Tão bonita a renda do naperon. A minha mãe a fazê-la com impiedosa precisão. Levou anos naquilo. Um milímetro ou dois por dia. Anos a fio (literalmente).  

E afinal,

 dás tão pouco valor a estas coisas que até me faz confusão. Já te ocorreu que qualquer pessoa dotada de bom gosto e alguns (ainda que poucos) valores básicos percebe a fortuna que aqui está?

Tão poucas as iniciais ‘RM’ para tanto que me dizem. E eu de olhos semifechados, perdidos algures entre um risco e dois pontinhos que me fizeram companhia. Meia hora (talvez mais) a tentar ouvir o som dos pensamentos que aquele ruído impedia que chegasse até mim.

E afinal,

tivesse voz o sofrimento e aquele seria o seu som.

Tão escassa a vontade de me dar quando o que sobra é medo.

E afinal,

à medida que a escuridão dilui, a certeza de que nem as mãos adiante do pensamento serão capazes de me proteger de todas as inesperadas desgraças.

Tão curioso o que já me fizeram sentir pessoas por cuja vida passei e de quem um dia me afastei. Como quem se perde numa estrada sem destino. Muitas delas  a vê-las ao longe, sem perceber se é saudade o nome certo desse querer saber o que delas é feito, ou, se ao contrário, não é maior o desejo de fugir de tão negro horizonte. 

E afinal,


olhando bem, perante tão triste espectáculo, a resposta a chegar – era anseio.
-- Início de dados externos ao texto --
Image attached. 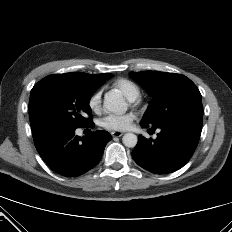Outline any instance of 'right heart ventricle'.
Wrapping results in <instances>:
<instances>
[{
	"mask_svg": "<svg viewBox=\"0 0 232 232\" xmlns=\"http://www.w3.org/2000/svg\"><path fill=\"white\" fill-rule=\"evenodd\" d=\"M112 87L119 90L128 100H135L141 94L139 85L127 78H119L115 80Z\"/></svg>",
	"mask_w": 232,
	"mask_h": 232,
	"instance_id": "e07e8e85",
	"label": "right heart ventricle"
}]
</instances>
Uma vontade imperiosa de as apagar da memória que alguma vez tenham ocupado. 

quarta-feira, 3 de dezembro de 2014

no que a net é fértil

Se há coisa de que a net é fértil é de logro. Embuste, trapaça, ilusão ou faz de conta. A cada pedra levantada corresponde um caso ou dois. Imagens maquilhadas por uma respeitabilidade que não se possui, perfis assentes em alicerces inexistentes, pessoas de bem que o não são, falsos deuses e deusas, ignorância oculta atrás de simulados saberes. Enfim, um nunca mais acabar de manhas de que se servem todos os ‘falsificadores de honestidade’ deste tempo.

Perante tal paisagem a coisa que mais me surpreende ainda é a facilidade com que aqui se muda de cara. Como se pudesse alguém esquecer hoje ‘a-merda-de-pessoa’ que fora até ontem  e, assim, do nada, bastasse aparecer agora, vestido/a de boas intenções para que os tomem pelo que nunca foram ou virão a ser - gente fiável.

Contudo, se a cada pedra corresponde um caso ou dois, outros calhaus há que albergam dezenas deles. Talvez, digo eu, sejam estes os mais fáceis de identificar, pela quantidade dos seus ardis, pelo que se lhes conhece da vida e se percebe que com ela não confere.

Há muitos até, que incapazes de alguma vez terem sido bons para si, ou para os seus, um belo dia aqui aparecem a querer sê-lo para os outros. Acrescentando engano à mentira. 

Enfim, a realidade é desconfortável à vista e sobre ela se intersectam muitas histórias, assuntos e até relações sem uma coisa, ou outra (isto é, sem história nem assunto). Daqui resulta que a minha compreensão dessa gente dependa, fundamentalmente, da proximidade que estabelecemos. Ou não (felizmente). 

a natureza da escrita

A vantagem da escrita (entre outras) é que consegue trazer-me delicadamente de volta ao trilho, cada vez que saio dele. Ou, quando as leituras são excessivamente inquietantes e perturbadoras. Tanto faz.